*What to produce:* Go through the listing below. Copy each line that has the string "한국여성인권진흥원".

^^^^^^^^

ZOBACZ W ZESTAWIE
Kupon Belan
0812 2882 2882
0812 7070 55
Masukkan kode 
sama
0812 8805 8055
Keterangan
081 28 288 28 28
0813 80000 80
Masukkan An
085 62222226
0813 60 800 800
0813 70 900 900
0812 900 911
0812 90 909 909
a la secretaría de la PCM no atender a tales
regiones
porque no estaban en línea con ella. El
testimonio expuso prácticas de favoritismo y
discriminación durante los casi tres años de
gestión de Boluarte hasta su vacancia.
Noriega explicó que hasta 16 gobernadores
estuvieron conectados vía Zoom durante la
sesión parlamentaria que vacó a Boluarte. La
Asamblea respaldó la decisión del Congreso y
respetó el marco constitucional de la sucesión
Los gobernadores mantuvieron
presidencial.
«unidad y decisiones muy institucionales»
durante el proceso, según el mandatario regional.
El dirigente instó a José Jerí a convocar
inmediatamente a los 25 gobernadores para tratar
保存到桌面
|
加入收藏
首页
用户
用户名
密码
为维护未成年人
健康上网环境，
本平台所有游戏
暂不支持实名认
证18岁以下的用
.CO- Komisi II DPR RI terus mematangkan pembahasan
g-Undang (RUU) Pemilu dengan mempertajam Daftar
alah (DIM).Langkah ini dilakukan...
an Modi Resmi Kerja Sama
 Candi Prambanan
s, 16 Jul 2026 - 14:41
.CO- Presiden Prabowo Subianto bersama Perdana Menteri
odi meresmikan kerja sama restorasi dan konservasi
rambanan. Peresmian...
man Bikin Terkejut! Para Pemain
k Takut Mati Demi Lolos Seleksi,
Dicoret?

^^^^^^^^

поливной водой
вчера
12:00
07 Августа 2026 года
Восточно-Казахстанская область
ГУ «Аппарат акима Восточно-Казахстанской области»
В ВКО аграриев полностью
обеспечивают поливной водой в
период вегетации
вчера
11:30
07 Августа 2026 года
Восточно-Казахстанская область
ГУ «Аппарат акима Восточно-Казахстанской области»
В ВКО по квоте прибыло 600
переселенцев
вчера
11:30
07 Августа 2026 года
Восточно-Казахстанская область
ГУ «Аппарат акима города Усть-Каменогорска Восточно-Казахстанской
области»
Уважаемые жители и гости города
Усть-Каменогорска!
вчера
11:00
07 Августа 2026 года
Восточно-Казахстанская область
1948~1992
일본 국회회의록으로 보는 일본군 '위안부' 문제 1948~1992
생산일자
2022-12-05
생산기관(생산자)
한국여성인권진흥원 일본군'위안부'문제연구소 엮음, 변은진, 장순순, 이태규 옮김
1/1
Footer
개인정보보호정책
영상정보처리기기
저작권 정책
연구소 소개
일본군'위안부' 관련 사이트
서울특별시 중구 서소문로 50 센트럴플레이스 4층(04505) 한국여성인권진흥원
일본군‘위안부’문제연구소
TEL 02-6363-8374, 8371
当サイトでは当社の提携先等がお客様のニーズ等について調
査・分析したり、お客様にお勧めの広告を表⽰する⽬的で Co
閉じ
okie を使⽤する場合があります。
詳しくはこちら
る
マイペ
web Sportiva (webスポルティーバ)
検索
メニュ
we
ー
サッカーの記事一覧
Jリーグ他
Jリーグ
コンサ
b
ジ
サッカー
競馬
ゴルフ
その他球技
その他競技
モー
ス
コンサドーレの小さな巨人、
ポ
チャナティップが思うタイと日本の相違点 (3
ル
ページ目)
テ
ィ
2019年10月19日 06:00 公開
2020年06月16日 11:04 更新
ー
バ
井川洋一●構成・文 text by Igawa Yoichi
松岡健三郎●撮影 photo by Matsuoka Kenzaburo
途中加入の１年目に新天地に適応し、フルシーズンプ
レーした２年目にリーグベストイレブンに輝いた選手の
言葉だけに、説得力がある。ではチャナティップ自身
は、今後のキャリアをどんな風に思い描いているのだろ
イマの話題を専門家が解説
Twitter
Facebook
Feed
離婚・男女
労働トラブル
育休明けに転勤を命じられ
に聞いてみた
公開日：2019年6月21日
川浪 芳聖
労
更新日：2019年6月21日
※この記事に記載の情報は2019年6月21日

^^^^^^^^

*Answer below:*
한국여성인권진흥원 일본군'위안부'문제연구소 엮음, 변은진, 장순순, 이태규 옮김
서울특별시 중구 서소문로 50 센트럴플레이스 4층(04505) 한국여성인권진흥원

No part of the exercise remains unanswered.